Deux conflits qui secouent l’Europe, en Grèce et en Ukraine, ont une partie de leur origine dans l’inachevé des accords de réunification allemande sur fond de destruction dans la pensée de la notion d’économie politique et des savoirs géopolitiques.
Émouvant extrait de Marias Miroloi (la complainte de Maria) avec la voix de Maria Labri, que l’on voit sur l’image, une survivante du massacre de Kommeno, en Grèce. Aux percussions, le musicien de jazz allemand Günter «Baby» Sommer qui signe cette composition qui fait partie du très beau CD dédié aux victimes et aux habitants de Kommeno. Maria Labri y raconte l’histoire du prêtre qui est allé à la rencontre des soldats allemands pour tenter de les dissuader de mettre à exécution leurs intentions meurtrières. Il sera tué sur le champ.
Le 16 août 1943, 317 habitants (172 femmes et 145 hommes dont 97 de moins de 15 ans et 13 bébé) ont été massacrés par une compagnie de la Wehrmacht à Kommeno, dans l’Epire au Nord Ouest de la Grèce sous le prétexte que des partisans avaient rassemblé des vivres dans le village. (J’ai raconté ici l’histoire du CD)
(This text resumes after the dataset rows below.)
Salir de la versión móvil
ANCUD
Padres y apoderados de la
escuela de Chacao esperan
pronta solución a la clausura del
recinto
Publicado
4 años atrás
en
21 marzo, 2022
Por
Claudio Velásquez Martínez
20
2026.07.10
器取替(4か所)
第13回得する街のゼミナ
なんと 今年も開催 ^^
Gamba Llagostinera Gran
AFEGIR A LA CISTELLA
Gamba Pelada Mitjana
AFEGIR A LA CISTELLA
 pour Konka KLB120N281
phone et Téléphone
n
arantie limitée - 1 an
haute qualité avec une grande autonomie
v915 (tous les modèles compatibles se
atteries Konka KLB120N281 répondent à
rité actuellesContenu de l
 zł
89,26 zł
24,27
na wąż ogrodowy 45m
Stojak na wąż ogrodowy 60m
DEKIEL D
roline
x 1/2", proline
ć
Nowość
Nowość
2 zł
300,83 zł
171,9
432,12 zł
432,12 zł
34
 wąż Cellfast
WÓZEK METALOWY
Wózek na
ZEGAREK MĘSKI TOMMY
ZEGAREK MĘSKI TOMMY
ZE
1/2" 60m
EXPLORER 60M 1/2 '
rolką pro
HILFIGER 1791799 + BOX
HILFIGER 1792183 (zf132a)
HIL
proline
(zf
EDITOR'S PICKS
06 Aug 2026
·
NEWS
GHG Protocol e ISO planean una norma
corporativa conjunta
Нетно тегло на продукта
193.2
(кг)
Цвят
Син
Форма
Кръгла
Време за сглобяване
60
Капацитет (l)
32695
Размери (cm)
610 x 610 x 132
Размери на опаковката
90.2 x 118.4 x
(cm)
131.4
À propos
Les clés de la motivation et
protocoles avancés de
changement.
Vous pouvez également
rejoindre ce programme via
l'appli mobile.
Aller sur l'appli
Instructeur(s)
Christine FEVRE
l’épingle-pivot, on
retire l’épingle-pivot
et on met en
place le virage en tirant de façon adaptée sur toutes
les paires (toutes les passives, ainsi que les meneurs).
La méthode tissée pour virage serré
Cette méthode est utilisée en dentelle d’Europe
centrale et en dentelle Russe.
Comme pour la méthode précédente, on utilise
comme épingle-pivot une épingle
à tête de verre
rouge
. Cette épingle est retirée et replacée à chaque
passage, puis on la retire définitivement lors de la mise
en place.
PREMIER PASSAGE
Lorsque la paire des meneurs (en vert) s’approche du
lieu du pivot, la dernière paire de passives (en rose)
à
Kommeno comme Distomo est un équivalent d’Oradour ou de Lidice sans en avoir la portée symbolique. C’est ce que pense l’historien Hagen Fleischer, un allemand qui vit en Grèce où il est professeur d’histoire contemporaine à l’Université d’Athènes :
«Les massacres de Lidice en Tchéquie ou à Oradour en France ont une place dans la mémoire collective parce qu’ils font partie de la sphère culturelle de l’Europe centrale et occidentale. La Grèce dans son ensemble, les cent Lidices grecs sont une tache aveugle sur la carte européenne de la terreur nazie» (Entretien à la Tageszeitung 16 août 2013)
Il raconte une anecdote révélatrice. Lorsqu’il a, en 1970, devant une promotion d’historiens, annoncé qu’il changeait de sujet de thèse passant de l’occupation allemande du Danemark à l’occupation de la Grèce, il rencontra de l’étonnement : «quoi, nous étions là-bas aussi ?». Et comment ! En 1941, la Wehrmacht a occupé la totalité de la Grèce et de la Crète après que l’Italie de Mussolini n’ait pas réussi à venir à bout de la résistance grecque. L’occupation a fait entre 300 et 600.000 victimes. Une centaine de milliers de civils sont morts de faim. 60 000 juifs en grand partie de Salonique, la Jérusalem des Balkans, ont été déportés et assassinés.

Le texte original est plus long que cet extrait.